Choosing an appropriate refresh interval requires balancing:
- Data freshness
- External system load
- Query performance
- Memory usage
Highly dynamic datasets may require shorter refresh intervals, while relatively static reference data can often be refreshed much less frequently.
Performance Considerations
Although dictionaries are extremely fast, they are not intended to replace every JOIN.

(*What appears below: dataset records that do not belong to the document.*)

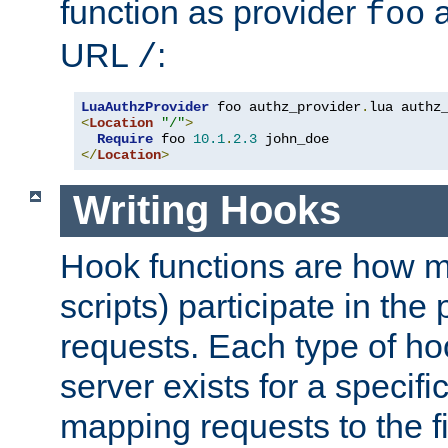
function as provider
a
foo
URL
:
/
LuaAuthzProvider
 foo authz_provider
.
<
Location
"/"
>
Require
 foo 
10.1
.
2.3
</
Location
>
Writing Hooks
Hook functions are how 
scripts) participate in the
requests. Each type of h
server exists for a specif
mapping requests to the f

Dictionaries work best when:
- The lookup dataset is relatively small.
- Queries frequently retrieve values by key.
- Reference data changes infrequently.
- Low-latency lookups are important.
Traditional JOINs may still be preferable when:
- Large portions of both tables must be combined.

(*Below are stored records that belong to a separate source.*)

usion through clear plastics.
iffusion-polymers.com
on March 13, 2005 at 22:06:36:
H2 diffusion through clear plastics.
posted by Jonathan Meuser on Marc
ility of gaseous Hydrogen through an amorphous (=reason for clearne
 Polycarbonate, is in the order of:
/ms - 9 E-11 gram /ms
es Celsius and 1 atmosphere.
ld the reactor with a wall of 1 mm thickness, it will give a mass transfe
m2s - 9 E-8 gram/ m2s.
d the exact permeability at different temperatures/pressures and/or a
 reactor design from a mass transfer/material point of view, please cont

- Complex relational operations are required.
- Reference data changes continuously.
Understanding these trade-offs helps ensure the right tool is used for each workload.
Best Practices
To get the best performance from ClickHouse® Dictionaries:
- Use dictionaries primarily for reference data.
- Choose layouts that match your access patterns.
- Configure sensible refresh intervals.
- Monitor memory usage.
- Avoid storing extremely large datasets entirely in memory.
- Test dictionary performance under production-like workloads.
- Keep dictionary schemas aligned with their source systems.
Proper planning helps maximize lookup speed while minimizing operational overhead.
Common Pitfalls
While dictionaries are straightforward to use, several mistakes appear frequently in production environments.
Using Dictionaries for Large Fact Tables
Dictionaries are intended for lookup data rather than massive transactional datasets.
Refreshing Too Frequently
Aggressive refresh intervals can increase load on external systems without providing meaningful benefits.
Choosing the Wrong Layout
Using a cache layout for frequently accessed small datasets-or using a hashed layout for massive datasets-can negatively impact performance.
Ignoring Memory Consumption
Hashed layouts offer excellent performance but may consume significant memory for large datasets.
Understanding these trade-offs helps avoid unexpected performance issues.
When Should You Use Dictionaries Instead of JOINs?
A simple rule of thumb is:
Use Dictionaries when:
- Looking up customer names
- Country information
- Product metadata
- Configuration values
- Currency exchange rates
- Small reference datasets
Use JOINs when:
- Combining large transactional datasets
- Performing relational analysis
- Working with changing relationships
- Executing complex analytical queries
Selecting the appropriate approach often results in simpler queries and faster execution.
Conclusion
ClickHouse® Dictionaries are one of the most powerful yet underutilized features available for analytical workloads.
By connecting directly to external data sources such as PostgreSQL, MySQL, HTTP services, Redis, and even other ClickHouse® instances, dictionaries provide an efficient way to enrich analytical queries without relying on expensive JOIN operations.
When combined with the appropriate dictionary layout, sensible refresh strategies, and proper data modeling, they can significantly improve query performance while simplifying application logic.
As your analytical systems grow, understanding when and how to use external dictionaries becomes an important part of building scalable, high-performance data platforms.